→ Prompt
In the data, extract each line that holds the string "phase".

⟨

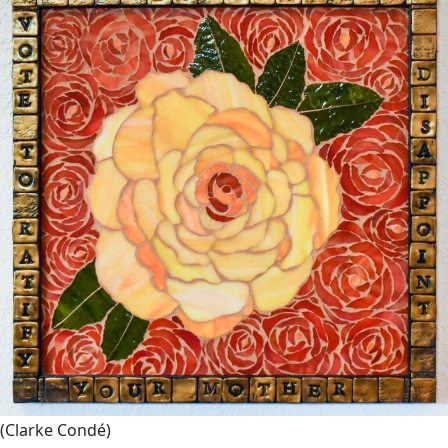
(Clarke Condé)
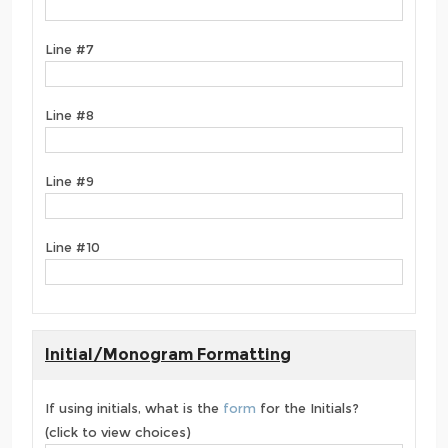
Line #7
Line #8
Line #9
Line #10
Initial/Monogram Formatting
If using initials, what is the
form
for the Initials?
(click to view choices)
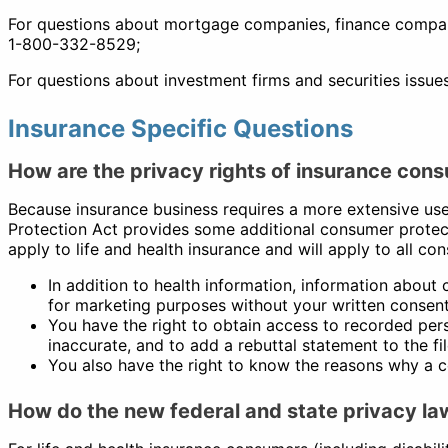
For questions about mortgage companies, finance compani
1-800-332-8529;
For questions about investment firms and securities issue
Insurance Specific Questions
How are the privacy rights of insurance consu
Because insurance business requires a more extensive use 
Protection Act provides some additional consumer protect
apply to life and health insurance and will apply to all c
In addition to health information, information about c
for marketing purposes without your written consent
You have the right to obtain access to recorded perso
inaccurate, and to add a rebuttal statement to the f
You also have the right to know the reasons why a 
How do the new federal and state privacy la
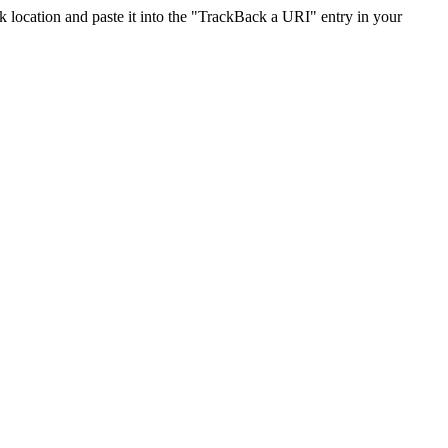
location and paste it into the "TrackBack a URI" entry in your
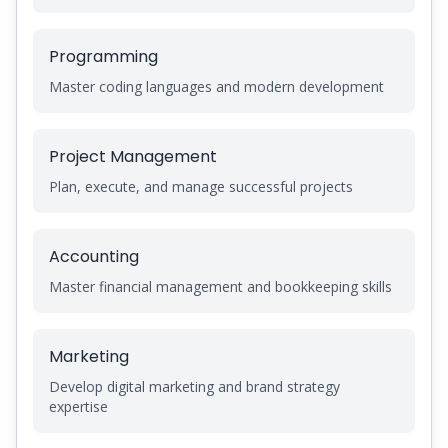
Programming
Master coding languages and modern development
Project Management
Plan, execute, and manage successful projects
Accounting
Master financial management and bookkeeping skills
Marketing
Develop digital marketing and brand strategy
expertise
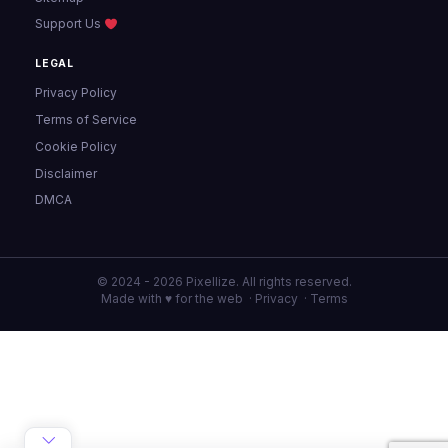
Support Us
LEGAL
Privacy Policy
Terms of Service
Cookie Policy
Disclaimer
DMCA
© 2024 - 2026 Pixellize. All rights reserved.
Made with ♥ for the web ·
Privacy
·
Terms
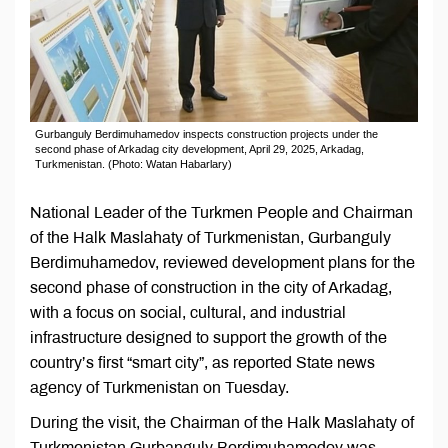
Gurbanguly Berdimuhamedov inspects construction projects under the
second phase of Arkadag city development, April 29, 2025, Arkadag,
Turkmenistan. (Photo: Watan Habarlary)
National Leader of the Turkmen People and Chairman
of the Halk Maslahaty of Turkmenistan, Gurbanguly
Berdimuhamedov, reviewed development plans for the
second phase of construction in the city of Arkadag,
with a focus on social, cultural, and industrial
infrastructure designed to support the growth of the
country’s first “smart city”, as reported State news
agency of Turkmenistan on Tuesday.
During the visit, the Chairman of the Halk Maslahaty of
Turkmenistan Gurbanguly Berdimuhamedov was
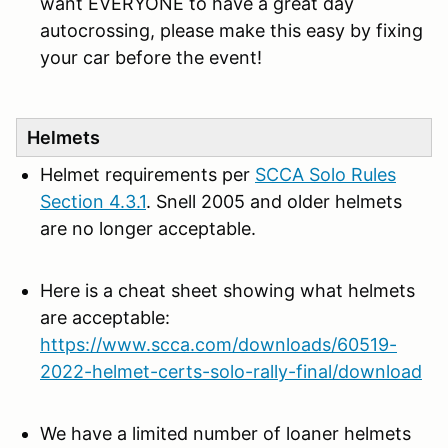
want EVERYONE to have a great day
autocrossing, please make this easy by fixing
your car before the event!
Helmets
Helmet requirements per
SCCA Solo Rules
Section 4.3.1
. Snell 2005 and older helmets
are no longer acceptable.
Here is a cheat sheet showing what helmets
are acceptable:
https://www.scca.com/downloads/60519-
2022-helmet-certs-solo-rally-final/download
We have a limited number of loaner helmets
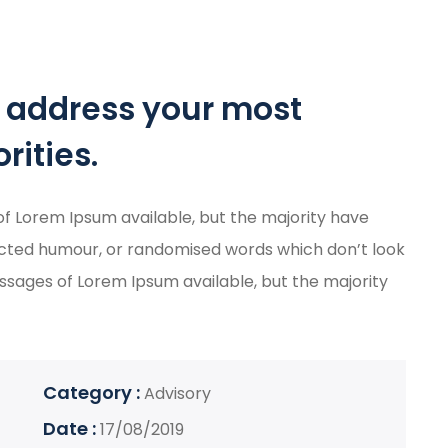
o address your most
rities.
f Lorem Ipsum available, but the majority have
jected humour, or randomised words which don’t look
passages of Lorem Ipsum available, but the majority
Category :
Advisory
Date :
17/08/2019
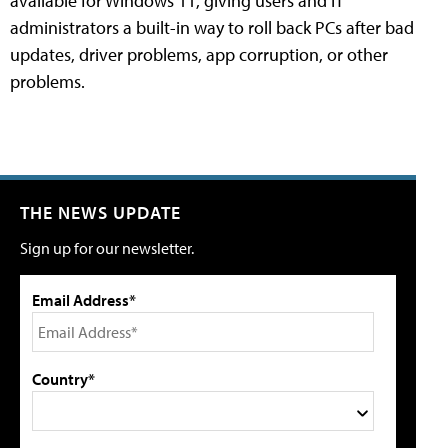
available for Windows 11, giving users and IT
administrators a built-in way to roll back PCs after bad
updates, driver problems, app corruption, or other
problems.
THE NEWS UPDATE
Sign up for our newsletter.
Email Address*
Country*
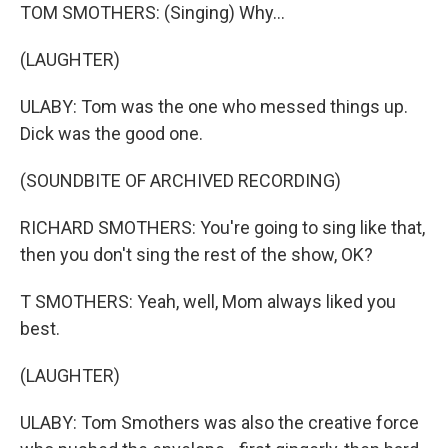
TOM SMOTHERS: (Singing) Why...
(LAUGHTER)
ULABY: Tom was the one who messed things up.
Dick was the good one.
(SOUNDBITE OF ARCHIVED RECORDING)
RICHARD SMOTHERS: You're going to sing like that,
then you don't sing the rest of the show, OK?
T SMOTHERS: Yeah, well, Mom always liked you
best.
(LAUGHTER)
ULABY: Tom Smothers was also the creative force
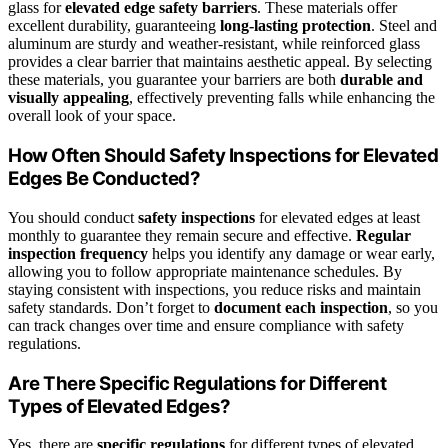
glass for
elevated edge safety barriers
. These materials offer
excellent durability, guaranteeing
long-lasting protection
. Steel and
aluminum are sturdy and weather-resistant, while reinforced glass
provides a clear barrier that maintains aesthetic appeal. By selecting
these materials, you guarantee your barriers are both
durable and
visually appealing
, effectively preventing falls while enhancing the
overall look of your space.
How Often Should Safety Inspections for Elevated
Edges Be Conducted?
You should conduct
safety inspections
for elevated edges at least
monthly to guarantee they remain secure and effective.
Regular
inspection frequency
helps you identify any damage or wear early,
allowing you to follow appropriate maintenance schedules. By
staying consistent with inspections, you reduce risks and maintain
safety standards. Don’t forget to
document each inspection
, so you
can track changes over time and ensure compliance with safety
regulations.
Are There Specific Regulations for Different
Types of Elevated Edges?
Yes, there are
specific regulations
for different types of elevated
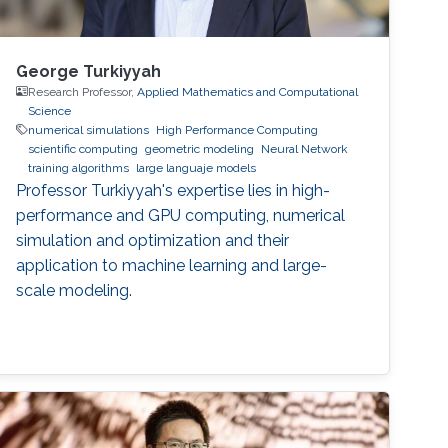
George Turkiyyah
Research Professor,
Applied Mathematics and Computational
Science
numerical simulations
High Performance Computing
scientific computing
geometric modeling
Neural Network
training algorithms
large languaje models
Professor Turkiyyah's expertise lies in high-
performance and GPU computing, numerical
simulation and optimization and their
application to machine learning and large-
scale modeling.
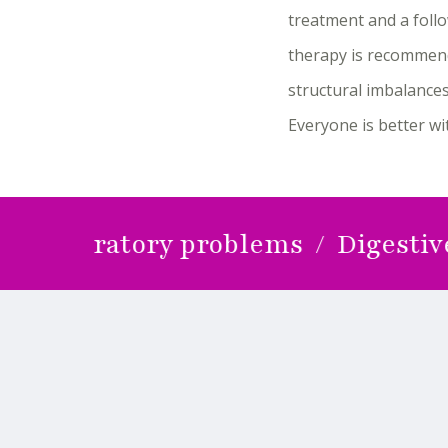
treatment and a follo
therapy is recommend
structural imbalances
Everyone is better w
piratory problems / Digestive prob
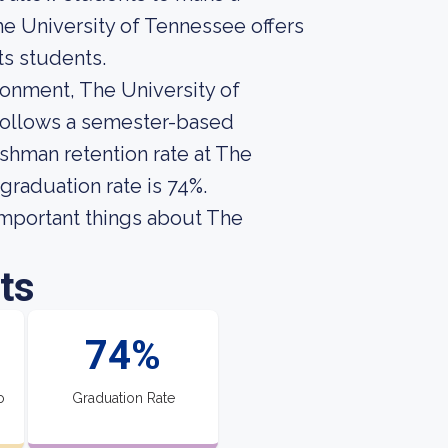
the University of Tennessee offers
ts students.
ronment, The University of
n follows a semester-based
eshman retention rate at The
graduation rate is 74%.
 important things about The
ts
74%
o
Graduation Rate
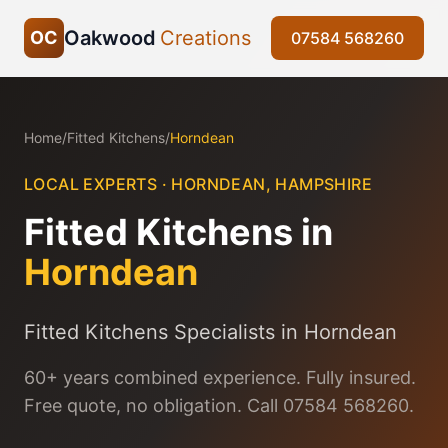
Oakwood
Creations
OC
07584 568260
Home
/
Fitted Kitchens
/
Horndean
LOCAL EXPERTS ·
HORNDEAN
,
HAMPSHIRE
Fitted Kitchens
in
Horndean
Fitted Kitchens Specialists in Horndean
60+ years combined experience. Fully insured.
Free quote, no obligation. Call 07584 568260.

⟩

→ Result for this task
second phase of Arkadag city development, April 29, 2025, Arkadag,
second phase of construction in the city of Arkadag,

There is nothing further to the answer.